I begin, then, with the words of the Policy. The Policy undertakes to reimburse amounts which "the Insured shall become legally obligated to pay as damages because of any claim or claims[.]" (Policy § 2.1.1) The word "claim" is defined by the Policy as "a demand or suit for damages received by the Insured." (Id. § 1)
(Id.) "[M]isappropriated client funds," then, are expressly excluded from the definition of damages. See, e.g., Robert W. Hayman, Inc. v. Acme Carriers, Inc., 696 A.2d 1125 (N.J. Super. Ct. App. Div. 1997) (exclusion for theft by employee unambiguously barred coverage for claim of negligent supervision by insured).
Cadre argues that this provision is ambiguous because it is not clear whether the (excluded) misappropriation must be attributable to the named Insured, or if it may include misappropriation by an employee. This ambiguity, she argues, requires resort to the reasonable expectations doctrine.

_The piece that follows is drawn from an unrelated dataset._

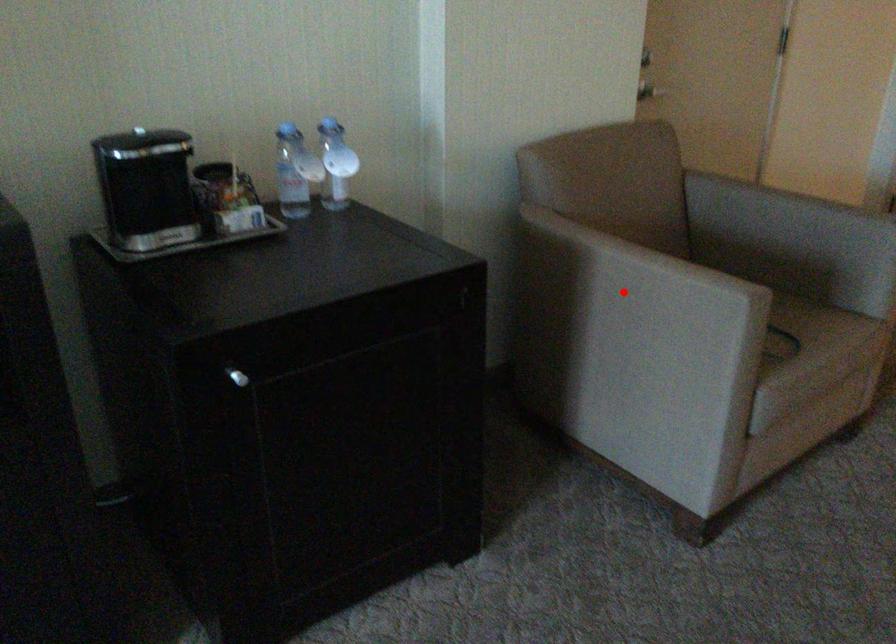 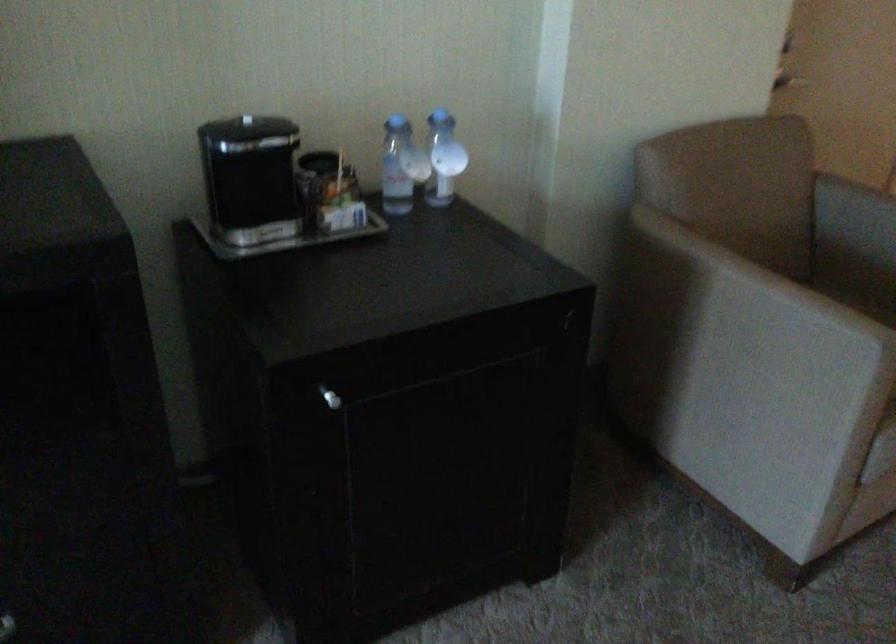 In the second image, find the point that corresponds to the highlighted location in the first image.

Even assuming that the doctrine comes into play, I reject Cadre's contention that that the Policy fails to live up to her reasonable expectations. Her reasonable expectations, she says, are based on the mandate of Rule 1:21-1B(a)(4). For the reasons discussed above, I hold that it would not be reasonable to interpret that Rule as a mandate binding insurers, as opposed to law firms. Furthermore, an objectively reasonably insured would examine the provisions of the Policy, read (for example) the carve-out for misappropriation of client funds, and conclude that the Policy did not in fact cover each and every potential claim arising out of the provision of legal services. At any rate, I cannot find that the proffered evidence poses no genuine issue and requires judgment in favor of Cadre.
Accordingly, I deny the Plaintiffs motion for summary judgment at this time. I direct the parties, in conference with the Magistrate Judge, to complete whatever discovery is necessary to poise the case for resolution.
For the reasons set forth above, Plaintiffs' motion for summary judgment is denied. An appropriate order follows.